On the heels of President Donald Trump signing an executive order banning travel from seven Muslim-majority countries, a pipeline project that would transport natural gas from the Alberta tar sands to the Gulf Coast is facing a backlash from local landowners who fear that the controversial project could undermine their property rights.
The pipeline, which is being built to transport natural-gas from the Gulf of Mexico to refineries along the Gulf coast, is being dubbed the “Gulf South Pipeline.”
Its main goal is to carry natural gas to the Texas Gulf Coast.
The project’s opponents, including landowners, say the pipeline is destroying their property by flooding their property and creating a dangerous environmental risk.
Critics of the project include Texas ranchers, who fear the project will strip them of their land, and environmental groups, who worry that it will damage their drinking water supplies.
In a statement released Tuesday, Kinder Morgan said that while it was aware of the backlash, it “does not believe it is in the public interest to proceed with the project.”
“Kinder Morgan believes it is more important to work with landowners to ensure that the project is built to meet the needs of those landowners, not the needs for a foreign company,” the statement said.
The statement was in response to a letter signed by more than 200 landowners, including some who have said they would not move if the project went ahead.
The letter says the project would be “unlikely to result in significant impacts to our property rights and would not adversely impact downstream development of the Texas Coast.”
It also cites studies that show the pipeline would have a “negative environmental impact” and could be “more hazardous than a natural gas pipeline.”
The landowners also say the project has no environmental impact and “would have the effect of exacerbating the existing land use conflicts in Texas and in the Gulf South region.”
The letter to the state’s attorney general also says that the company is not complying with environmental-impact statements and that “the pipeline would likely adversely affect the health of residents and wildlife.”
The oil company, however, says the landowner backlash is “an unfortunate byproduct of the environmental process.”
“The project is a significant contributor to our country’s economic development, with hundreds of thousands of direct jobs, and hundreds of billions of dollars in tax revenues annually,” Kinder Morgan spokesman Chris Nelson said in a statement.
“This is not a pipeline that will create economic or environmental benefits.
The Gulf South Pipeline is an environmentally sound project that will generate thousands of jobs and generate hundreds of millions of dollars for Texas and our nation.”

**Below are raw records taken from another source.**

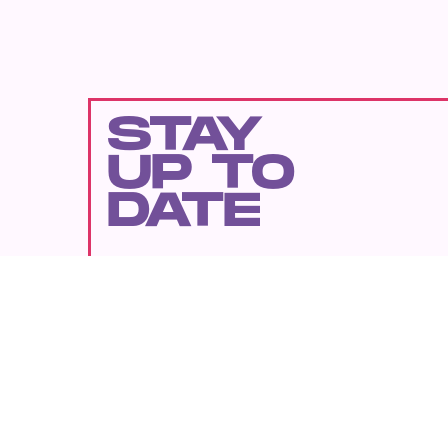
STAY
UP TO
DATE
SUBMIT
By subscribing to this BDG newsletter, you agree to our
Terms of Service
and
Privacy Policy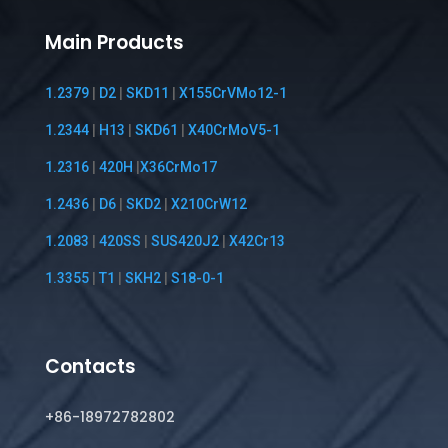
Main Products
1.2379
|
D2
|
SKD11
|
X155CrVMo12-1
1.2344
|
H13
|
SKD61
|
X40CrMoV5-1
1.2316
|
420H
|
X36CrMo17
1.2436
|
D6
|
SKD2
|
X210CrW12
1.2083
|
420SS
|
SUS420J2
|
X42Cr13
1.3355
|
T1
|
SKH2
|
S18-0-1
Contacts
+86-18972782802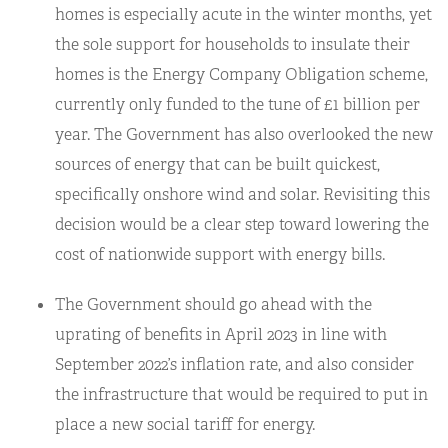
homes is especially acute in the winter months, yet
the sole support for households to insulate their
homes is the Energy Company Obligation scheme,
currently only funded to the tune of £1 billion per
year. The Government has also overlooked the new
sources of energy that can be built quickest,
specifically onshore wind and solar. Revisiting this
decision would be a clear step toward lowering the
cost of nationwide support with energy bills.
The Government should go ahead with the
uprating of benefits in April 2023 in line with
September 2022’s inflation rate, and also consider
the infrastructure that would be required to put in
place a new social tariff for energy.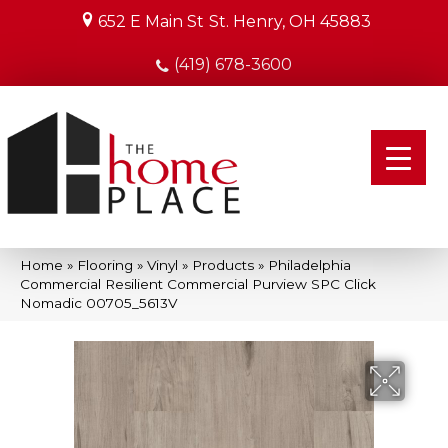
652 E Main St
St. Henry, OH 45883
(419) 678-3600
Home
»
Flooring
»
Vinyl
»
Products
»
Philadelphia
Commercial Resilient Commercial Purview SPC Click
Nomadic 00705_5613V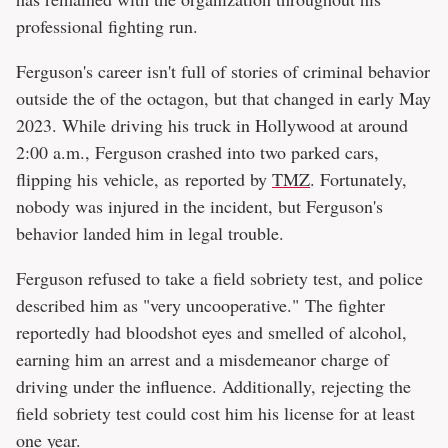
professional fighting run.
Ferguson's career isn't full of stories of criminal behavior
outside the of the octagon, but that changed in early May
2023. While driving his truck in Hollywood at around
2:00 a.m., Ferguson crashed into two parked cars,
flipping his vehicle, as reported by
TMZ
. Fortunately,
nobody was injured in the incident, but Ferguson's
behavior landed him in legal trouble.
Ferguson refused to take a field sobriety test, and police
described him as "very uncooperative." The fighter
reportedly had bloodshot eyes and smelled of alcohol,
earning him an arrest and a misdemeanor charge of
driving under the influence. Additionally, rejecting the
field sobriety test could cost him his license for at least
one year.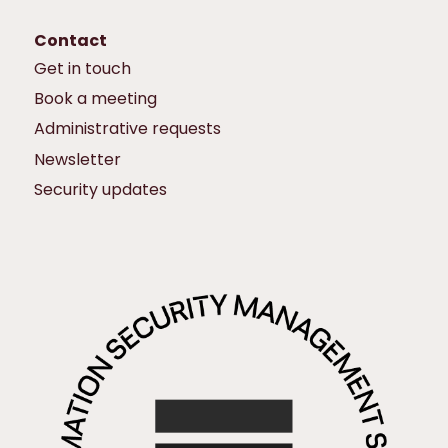
Contact
Get in touch
Book a meeting
Administrative requests
Newsletter
Security updates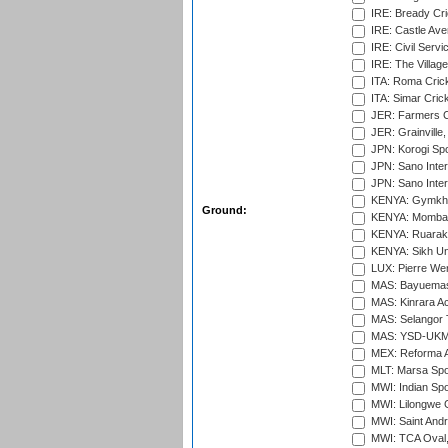
IRE: Bready Cr
IRE: Castle Ave
IRE: Civil Servi
IRE: The Village
ITA: Roma Crick
ITA: Simar Cri
JER: Farmers Cr
JER: Grainville,
JPN: Korogi Spo
JPN: Sano Inter
JPN: Sano Inter
KENYA: Gymkhan
Ground:
KENYA: Mombas
KENYA: Ruaraka
KENYA: Sikh Uni
LUX: Pierre Wer
MAS: Bayuemas
MAS: Kinrara A
MAS: Selangor T
MAS: YSD-UKM C
MEX: Reforma At
MLT: Marsa Spo
MWI: Indian Spo
MWI: Lilongwe G
MWI: Saint Andre
MWI: TCA Oval,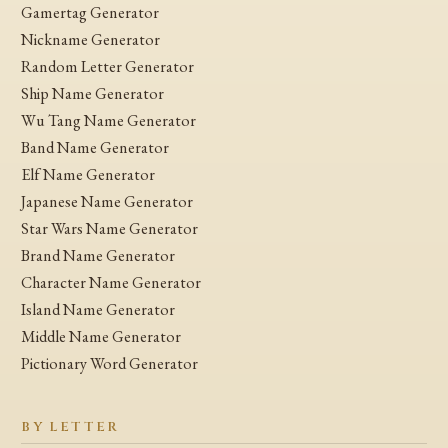
Gamertag Generator
Nickname Generator
Random Letter Generator
Ship Name Generator
Wu Tang Name Generator
Band Name Generator
Elf Name Generator
Japanese Name Generator
Star Wars Name Generator
Brand Name Generator
Character Name Generator
Island Name Generator
Middle Name Generator
Pictionary Word Generator
BY LETTER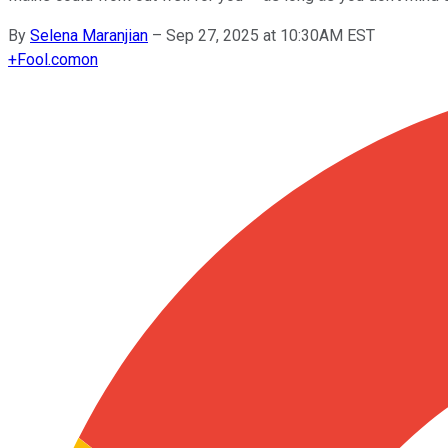
By
Selena Maranjian
–
Sep 27, 2025 at 10:30AM EST
+
Fool.com
on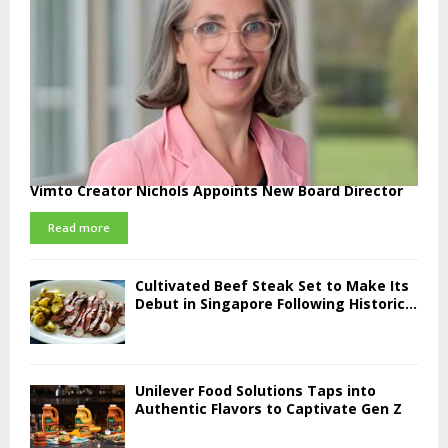
Vimto Creator Nichols Appoints New Board Director
Read more
Cultivated Beef Steak Set to Make Its
Debut in Singapore Following Historic...
Unilever Food Solutions Taps into
Authentic Flavors to Captivate Gen Z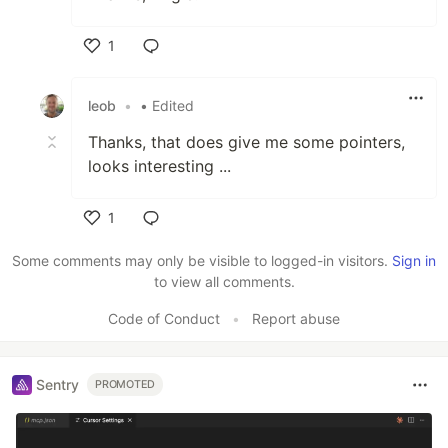
1
Like
leob
•
• Edited
Thanks, that does give me some pointers,
looks interesting ...
1
Like
Some comments may only be visible to logged-in visitors.
Sign in
to view all comments.
Code of Conduct
•
Report abuse
Sentry
PROMOTED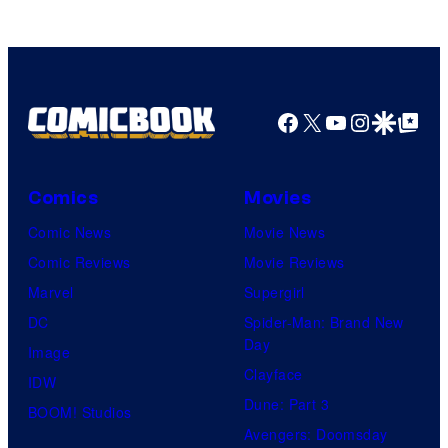
Facebook
X
YouTube
Instagra
Google Disco
Google Top Pos
Comics
Movies
Comic News
Movie News
Comic Reviews
Movie Reviews
Marvel
Supergirl
DC
Spider-Man: Brand New
Day
Image
Clayface
IDW
Dune: Part 3
BOOM! Studios
Avengers: Doomsday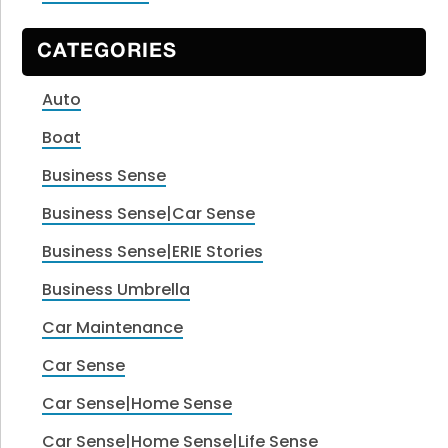
CATEGORIES
Auto
Boat
Business Sense
Business Sense|Car Sense
Business Sense|ERIE Stories
Business Umbrella
Car Maintenance
Car Sense
Car Sense|Home Sense
Car Sense|Home Sense|Life Sense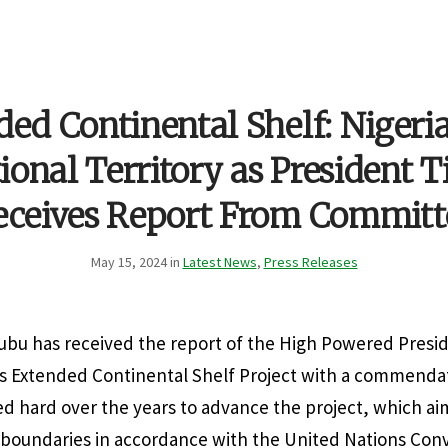
ed Continental Shelf: Nigeri
ional Territory as President 
eceives Report From Committ
May 15, 2024 in
Latest News
,
Press Releases
nubu has received the report of the High Powered Presi
’s Extended Continental Shelf Project with a commendat
 hard over the years to advance the project, which ai
e boundaries in accordance with the United Nations Con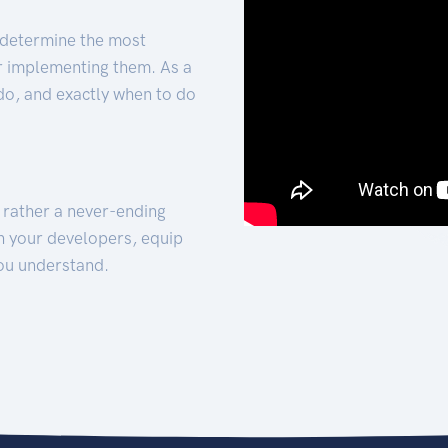
 determine the most
for implementing them. As a
 do, and exactly when to do
t rather a never-ending
h your developers, equip
ou understand.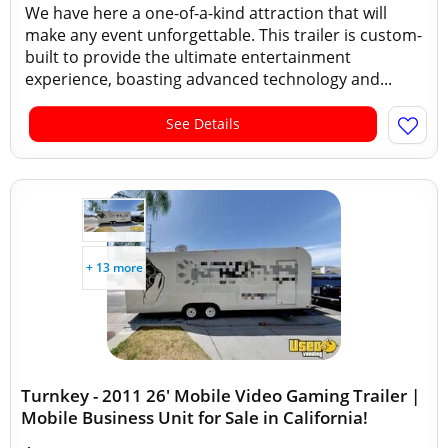
We have here a one-of-a-kind attraction that will
make any event unforgettable. This trailer is custom-
built to provide the ultimate entertainment
experience, boasting advanced technology and...
See Details
+ 13 more
Turnkey - 2011 26' Mobile Video Gaming Trailer |
Mobile Business Unit for Sale in California!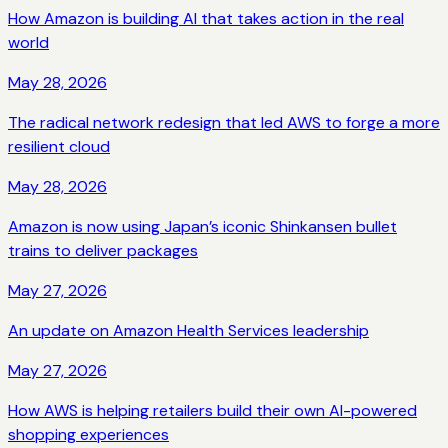
How Amazon is building AI that takes action in the real
world
May 28, 2026
The radical network redesign that led AWS to forge a more
resilient cloud
May 28, 2026
Amazon is now using Japan’s iconic Shinkansen bullet
trains to deliver packages
May 27, 2026
An update on Amazon Health Services leadership
May 27, 2026
How AWS is helping retailers build their own AI-powered
shopping experiences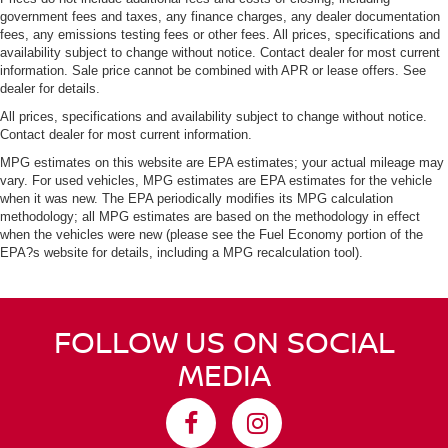
government fees and taxes, any finance charges, any dealer documentation
fees, any emissions testing fees or other fees. All prices, specifications and
availability subject to change without notice. Contact dealer for most current
information. Sale price cannot be combined with APR or lease offers. See
dealer for details.
All prices, specifications and availability subject to change without notice.
Contact dealer for most current information.
MPG estimates on this website are EPA estimates; your actual mileage may
vary. For used vehicles, MPG estimates are EPA estimates for the vehicle
when it was new. The EPA periodically modifies its MPG calculation
methodology; all MPG estimates are based on the methodology in effect
when the vehicles were new (please see the Fuel Economy portion of the
EPA?s website for details, including a MPG recalculation tool).
FOLLOW US ON SOCIAL
MEDIA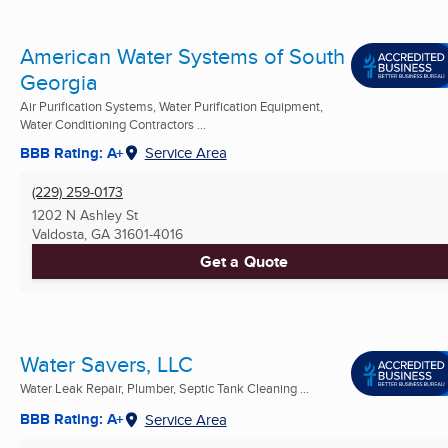
American Water Systems of South
Georgia
Air Purification Systems, Water Purification Equipment,
Water Conditioning Contractors ...
BBB Rating: A+
Service Area
(229) 259-0173
1202 N Ashley St
Valdosta, GA
31601-4016
Get a Quote
Water Savers, LLC
Water Leak Repair, Plumber, Septic Tank Cleaning ...
BBB Rating: A+
Service Area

The company has also expressed its support for the project and said it will “continue to work closely with landowners, the public, and our partners to address their concerns.”
The pipeline’s backers, however — including the state of Texas — have said the project’s environmental impact studies are flawed and that there is no credible evidence that the pipeline will be safe for human or wildlife.
“The pipeline is not only a massive and risky project, but it’s one that could cause significant impacts on the Texas coast and our drinking water resources,” state Rep. John Brooks said in March.
“I’m disappointed that a company that’s been working with landowners and the Texas public for years is now rushing ahead with this project that I believe will create a disaster for the entire Gulf Coast.”